Les applications promettant aux consommateurs de décrypter la composition des produits et d’orienter leurs choix en matière d’alimentation ou de cosmétique ont fait florès ces derniers mois. Le succès du service Yuka, créé par une start-up française en 2016, est spectaculaire. Reposant à l’origine sur la base de données ouvertes Open Food Facts, elle donne accès au descriptif de plus de 700 000 références après scannage du code-barres, revendique pas moins de 12 millions de téléchargements et assure « avoir changé la façon de faire les courses » des Français.
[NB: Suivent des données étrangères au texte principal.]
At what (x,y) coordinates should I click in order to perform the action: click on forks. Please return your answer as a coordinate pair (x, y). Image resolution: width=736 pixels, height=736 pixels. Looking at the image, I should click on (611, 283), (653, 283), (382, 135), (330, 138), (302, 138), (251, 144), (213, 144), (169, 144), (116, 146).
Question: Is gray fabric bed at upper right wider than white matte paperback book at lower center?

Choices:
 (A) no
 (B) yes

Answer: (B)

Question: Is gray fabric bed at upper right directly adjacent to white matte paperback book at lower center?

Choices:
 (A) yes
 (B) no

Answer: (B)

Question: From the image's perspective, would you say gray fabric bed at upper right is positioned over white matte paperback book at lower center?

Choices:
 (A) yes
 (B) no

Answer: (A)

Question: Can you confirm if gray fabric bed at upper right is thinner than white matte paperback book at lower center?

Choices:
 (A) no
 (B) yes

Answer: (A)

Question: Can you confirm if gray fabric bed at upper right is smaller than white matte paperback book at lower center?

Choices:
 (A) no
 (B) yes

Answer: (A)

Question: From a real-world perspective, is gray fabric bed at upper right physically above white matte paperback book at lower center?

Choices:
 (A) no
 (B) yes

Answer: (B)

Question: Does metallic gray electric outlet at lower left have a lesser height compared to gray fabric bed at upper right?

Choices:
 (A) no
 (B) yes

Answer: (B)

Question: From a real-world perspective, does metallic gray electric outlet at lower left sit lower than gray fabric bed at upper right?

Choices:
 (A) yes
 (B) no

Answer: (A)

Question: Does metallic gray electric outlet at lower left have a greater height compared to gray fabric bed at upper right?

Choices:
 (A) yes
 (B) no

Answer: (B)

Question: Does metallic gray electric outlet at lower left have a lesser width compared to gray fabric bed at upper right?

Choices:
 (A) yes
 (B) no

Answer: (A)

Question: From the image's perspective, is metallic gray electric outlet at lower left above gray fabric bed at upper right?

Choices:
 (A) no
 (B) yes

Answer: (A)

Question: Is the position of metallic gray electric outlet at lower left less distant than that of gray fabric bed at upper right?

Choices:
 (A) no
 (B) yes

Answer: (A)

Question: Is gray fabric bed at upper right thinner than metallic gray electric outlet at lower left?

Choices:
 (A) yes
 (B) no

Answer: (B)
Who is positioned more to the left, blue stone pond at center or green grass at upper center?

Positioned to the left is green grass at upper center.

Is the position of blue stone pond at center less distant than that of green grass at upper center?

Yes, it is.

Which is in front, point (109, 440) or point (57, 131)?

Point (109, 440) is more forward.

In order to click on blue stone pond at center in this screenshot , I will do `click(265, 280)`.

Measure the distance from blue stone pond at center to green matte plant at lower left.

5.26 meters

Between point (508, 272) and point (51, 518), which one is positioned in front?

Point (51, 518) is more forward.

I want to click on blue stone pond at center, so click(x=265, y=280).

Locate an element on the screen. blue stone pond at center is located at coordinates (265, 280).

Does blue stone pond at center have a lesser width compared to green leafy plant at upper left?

Yuka n’est pas la seule application de ce type disponible aujourd’hui aux utilisateurs de smartphone. Dans le même ordre d’idées, Kwalito propose d’orienter les utilisateurs désireux d’adopter des régimes particuliers : intolérance ou allergie au gluten ou au lactose, végétarisme ou végétalisme, rejet de tel ou tel additif. Spoonymix, quant à lui, révèle la composition et la qualité nutritionnelle et propose les paniers les moins chers sur certaines marques dans les points de vente environnants.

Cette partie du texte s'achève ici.